Figure 5. Slender trypanosomes activate the PAD1 pathway upon uptake by the tsetse fly.

Tsetse flies were infected with either slender (3.6% PAD1-positive) or stumpy (100% PAD1-positive) trypanosomes. 72 (slender) or 42 (stumpy) flies were dissected (equal sex ratios) at different timepoints after infection (for each time point, one hour was given to either slender or stumpy infected flies for dissection and cell analysis). Experiments were done at least three times. Living trypanosomes (>100 cells per time point) were microscopically analysed in the explanted tsetse midguts and scored for the expression of the fluorescent stumpy reporter GFP:PAD1^UTR in the nucleus. Stumpy cells (n=1237) are red, and slender cells (n=1845) are blue. (A) Percentages of PAD1-positive slender and stumpy cells over time after uptake by the tsetse fly. Points indicate the individual experiments for either slender (blue) or stumpy (red). Point sizes correspond to the total number of cells counted per experiment. These data were fed into a point estimate model and are shown as solid lines, indicating the predicted percentage of PAD1-positive cells, based on time vs. cell type. Transparent colours indicate the associated 95% confidence bands. The difference between slender and stumpy cells over time is strongly significant (p<0.001). (B, C) Slender and stumpy trypanosomes scored as PAD1-positive or -negative were also stained with DAPI, and the cell cycle position determined based on the configuration of kinetoplast (K) to nucleus (N) at the timepoints indicated. The dividing slender population (B) and dividing stumpy population (C) are shown. As seen, the percentage of PAD1-positive slender cells steadily increased (B, blue) while the percentage of PAD1-negative cells steadily decreased (B, grey). This shows that slender cells can seamlessly turn on the PAD1 pathway, within a continuously dividing population. Stumpy cells did not show a normal cell cycle profile until 48 hr after tsetse uptake (C, red), as the cells differentiated to the procyclic stage. They did however remain PAD1-positive even as dividing parasites at 72 hr. Data are shown as mean +/- SD. Points without SD were the result of two measurements at those timepoints.

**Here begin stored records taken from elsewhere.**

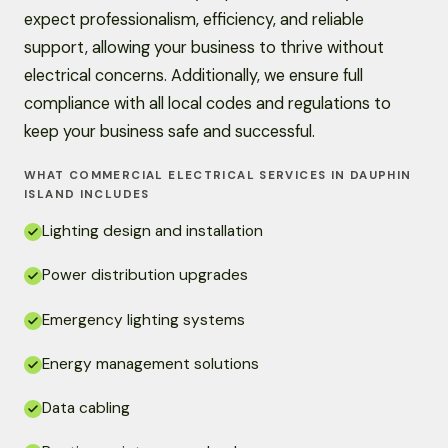
expect professionalism, efficiency, and reliable
support, allowing your business to thrive without
electrical concerns. Additionally, we ensure full
compliance with all local codes and regulations to
keep your business safe and successful.
WHAT COMMERCIAL ELECTRICAL SERVICES IN DAUPHIN
ISLAND INCLUDES
Lighting design and installation
Power distribution upgrades
Emergency lighting systems
Energy management solutions
Data cabling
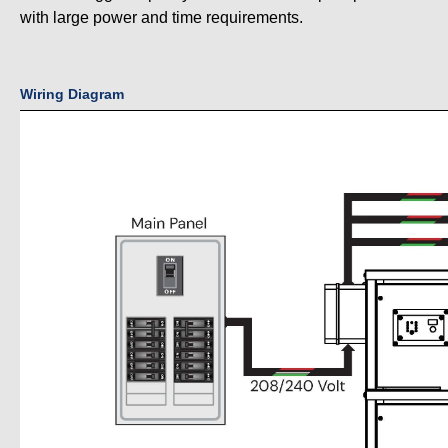
with large power and time requirements.
Wiring Diagram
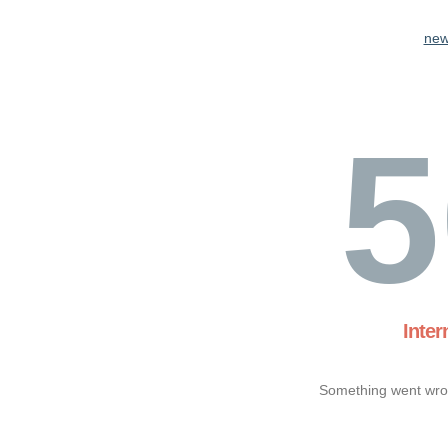
new
5
Inter
Something went wron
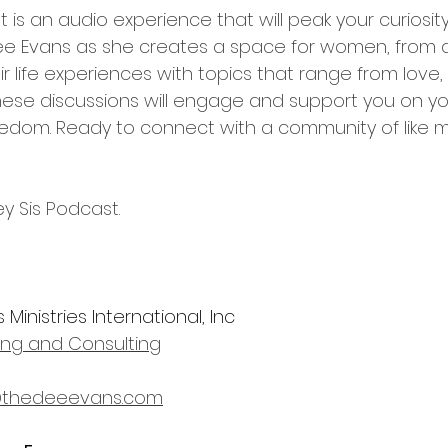
 is an audio experience that will peak your curiosi
 Dee Evans as she creates a space for women, from all 
r life experiences with topics that range from love, sp
hese discussions will engage and support you on yo
edom. Ready to connect with a community of like 
y Sis Podcast.
Ministries International, Inc
ning and Consulting
thedeeevans.com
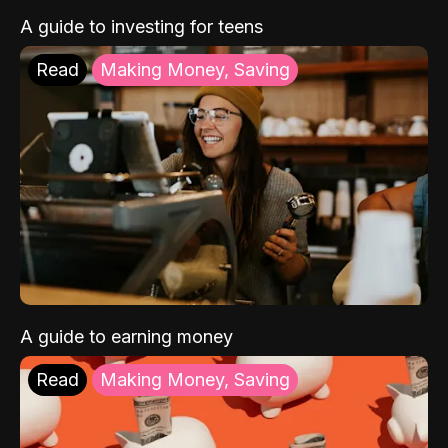
A guide to investing for teens
Read
Making Money, Saving
A guide to earning money
Read
Making Money, Saving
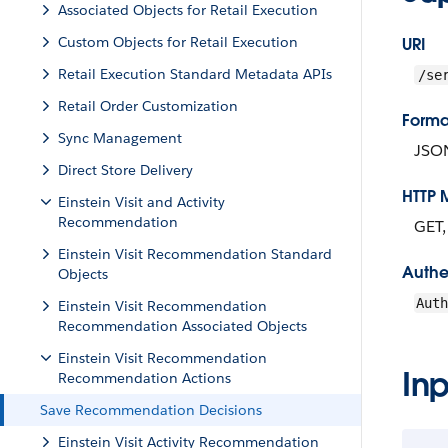
Associated Objects for Retail Execution
Custom Objects for Retail Execution
URI
Retail Execution Standard Metadata APIs
/se
Retail Order Customization
Forma
Sync Management
JSO
Direct Store Delivery
HTTP 
Einstein Visit and Activity
Recommendation
GET
Einstein Visit Recommendation Standard
Authe
Objects
Aut
Einstein Visit Recommendation
Recommendation Associated Objects
Einstein Visit Recommendation
Inp
Recommendation Actions
Save Recommendation Decisions
Einstein Visit Activity Recommendation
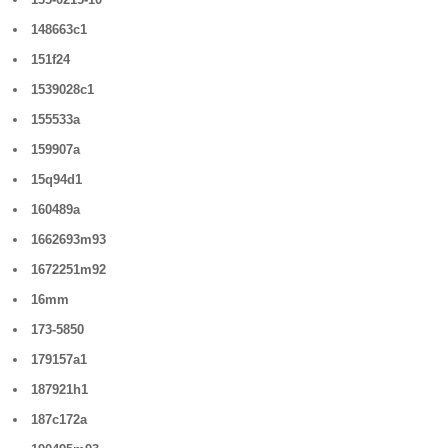
148663c1
151f24
1539028c1
155533a
159907a
15q94d1
160489a
1662693m93
1672251m92
16mm
173-5850
179157a1
187921h1
187c172a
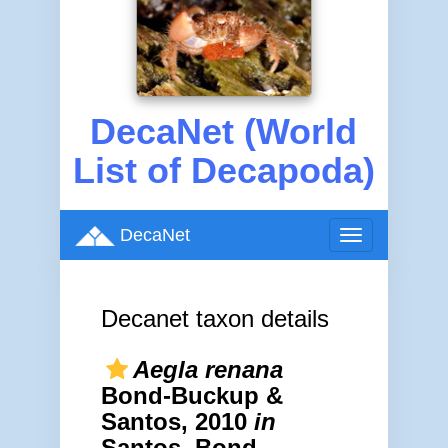
DecaNet (World
List of Decapoda)
DecaNet
Toggle
navigation
Decanet taxon details
Aegla renana
Bond-Buckup &
Santos, 2010
in
Santos, Bond-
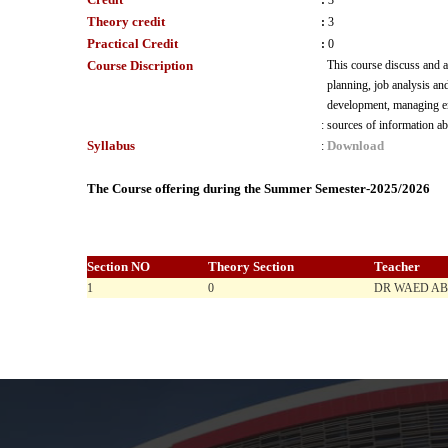
:
3
Theory credit
:
3
Practical Credit
:
0
Course Discription
This course discuss and 
planning, job analysis an
development, managing emp
:
sources of information 
Syllabus
Download
:
The Course offering during the Summer Semester-2025/2026
Section NO
Theory Section
Teacher
1
0
DR WAED A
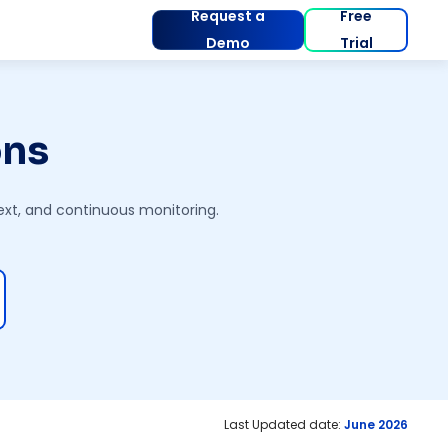
Request a
Free
Demo
Trial
ons
text, and continuous monitoring.
Last Updated date:
June 2026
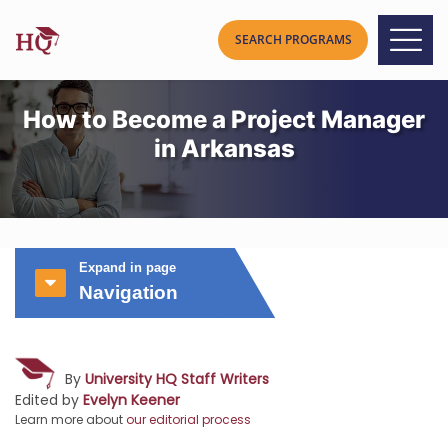
How to Become a Project Manager
in Arkansas
Expand in page
Navigation
By
University HQ Staff Writers
Edited by
Evelyn Keener
Learn more about
our editorial process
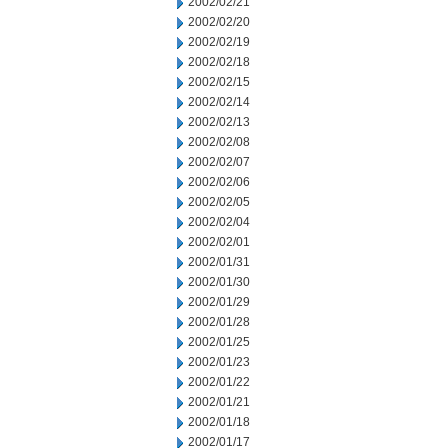
2002/02/21
2002/02/20
2002/02/19
2002/02/18
2002/02/15
2002/02/14
2002/02/13
2002/02/08
2002/02/07
2002/02/06
2002/02/05
2002/02/04
2002/02/01
2002/01/31
2002/01/30
2002/01/29
2002/01/28
2002/01/25
2002/01/23
2002/01/22
2002/01/21
2002/01/18
2002/01/17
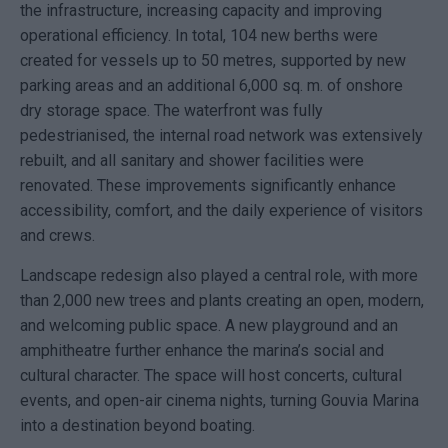
the infrastructure, increasing capacity and improving
operational efficiency. In total, 104 new berths were
created for vessels up to 50 metres, supported by new
parking areas and an additional 6,000 sq. m. of onshore
dry storage space. The waterfront was fully
pedestrianised, the internal road network was extensively
rebuilt, and all sanitary and shower facilities were
renovated. These improvements significantly enhance
accessibility, comfort, and the daily experience of visitors
and crews.
Landscape redesign also played a central role, with more
than 2,000 new trees and plants creating an open, modern,
and welcoming public space. A new playground and an
amphitheatre further enhance the marina’s social and
cultural character. The space will host concerts, cultural
events, and open-air cinema nights, turning
Gouvia Marina
into a destination beyond boating.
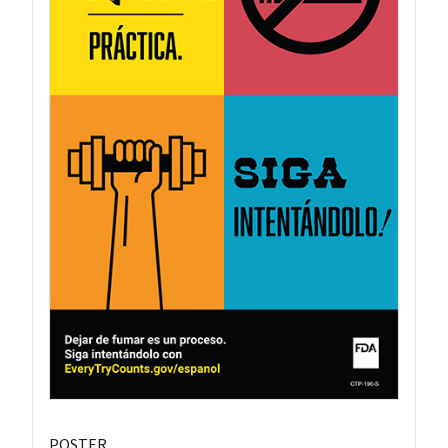
POSTER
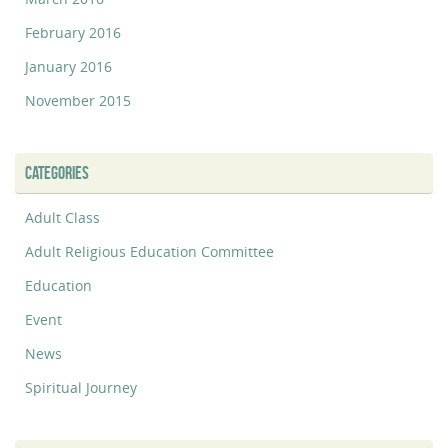
February 2016
January 2016
November 2015
CATEGORIES
Adult Class
Adult Religious Education Committee
Education
Event
News
Spiritual Journey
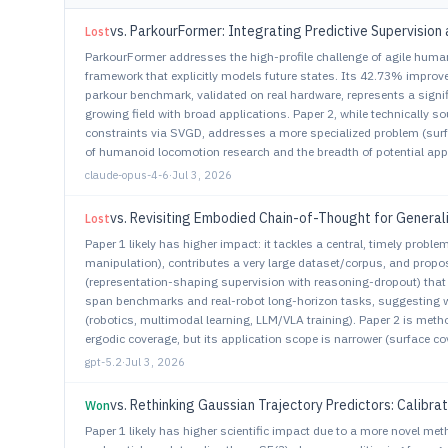
vs.
ParkourFormer: Integrating Predictive Supervision 
Lost
ParkourFormer addresses the high-profile challenge of agile hum
framework that explicitly models future states. Its 42.73% impro
parkour benchmark, validated on real hardware, represents a sign
growing field with broad applications. Paper 2, while technically 
constraints via SVGD, addresses a more specialized problem (surf
of humanoid locomotion research and the breadth of potential appl
claude-opus-4-6
·
Jul 3, 2026
vs.
Revisiting Embodied Chain-of-Thought for General
Lost
Paper 1 likely has higher impact: it tackles a central, timely probl
manipulation), contributes a very large dataset/corpus, and propos
(representation-shaping supervision with reasoning-dropout) that a
span benchmarks and real-robot long-horizon tasks, suggesting wi
(robotics, multimodal learning, LLM/VLA training). Paper 2 is meth
ergodic coverage, but its application scope is narrower (surface 
gpt-5.2
·
Jul 3, 2026
vs.
Rethinking Gaussian Trajectory Predictors: Calibra
Won
Paper 1 likely has higher scientific impact due to a more novel met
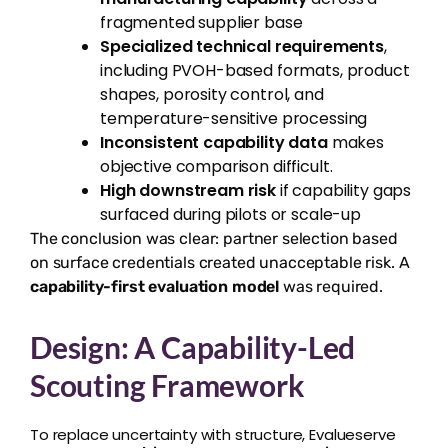
fragmented supplier base
Specialized technical requirements
,
including PVOH-based formats, product
shapes, porosity control, and
temperature-sensitive processing
Inconsistent capability data
makes
objective comparison difficult.
High downstream risk
if capability gaps
surfaced during pilots or scale-up
The conclusion was clear: partner selection based
on surface credentials created unacceptable risk. A
capability-first evaluation model
was required.
Design: A Capability-Led
Scouting Framework
To replace uncertainty with structure, Evalueserve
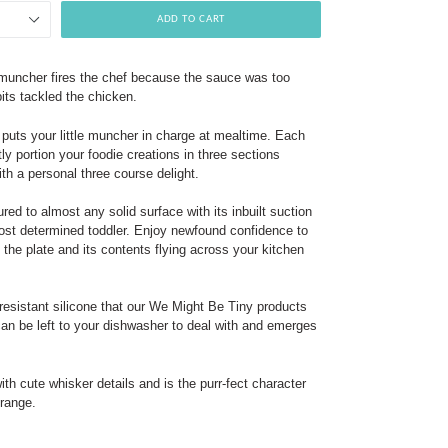
ADD TO CART
 muncher fires the chef because the sauce was too
bits tackled the chicken.
puts your little muncher in charge at mealtime. Each
tly portion your foodie creations in three sections
ith a personal three course delight.
red to almost any solid surface with its inbuilt suction
ost determined toddler. Enjoy newfound confidence to
 the plate and its contents flying across your kitchen
resistant silicone that our We Might Be Tiny products
can be left to your dishwasher to deal with and emerges
th cute whisker details and is the purr-fect character
 range.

Figure 5—figure supplement 1. Slender populations exhibit continuous division while turning on the PAD1 pathway.

Tsetse flies were infected with either slender (3.6% PAD1-positive) or stumpy (100% PAD1-positive) trypanosomes. Seventy-two (slender) or 42 (stumpy) flies were dissected (equal sex ratios) at different timepoints after infection. Experiments were done at least three times. Living trypanosomes (>100 cells per time point) were microscopically analysed in the explanted tsetse midguts and scored for the expression of the fluorescent stumpy reporter GFP:PAD1^UTR in the nucleus. Stumpy (n=1237) and slender (n=1845) trypanosomes scored as PAD1-positive or -negative were also stained with DAPI, and the cell cycle position determined based on the configuration of kinetoplast (K) to nucleus (N) at the timepoints. The percentages of either PAD1-positive (color) or -negative (white) cells for both slender (blue) and stumpy (red) are shown for each stage of the cell cycle over six time points. These data show that slender cells can turn on the PAD1 pathway, within a continuously dividing population. Stumpy cells did not show a normal cell cycle profile until 48 hr after tsetse uptake, as the cells differentiated to the procyclic stage.

Figure 5—figure supplement 2. Slender cells survive in the tsetse midgut at early timepoints after infection.

Tsetse flies were infected with either slender^SIF (blue) or stumpy^SIF (red) trypanosomes followed by dissection and microscopic analyses at early time points after infection (from Figure 5). During analyses, one hour was used to find as many live cells as possible in the explanted midguts of the tsetse for each cell type used for infection (slender and stumpy). As the same time was used to find cells, differences in the number of live cells counted shows if there is mass cell death of a certain cell type. Experiments were performed at least three times each. Parametric, unpaired t-tests resulted in no significant difference between the number of cells found (in a one-hour period) between slender and stumpy infections at either 2 or 8 hr after infection. Statistical tests were done using Graphpad Prism version 8.4.0 for macOS, graphpad software, San Diego, California USA.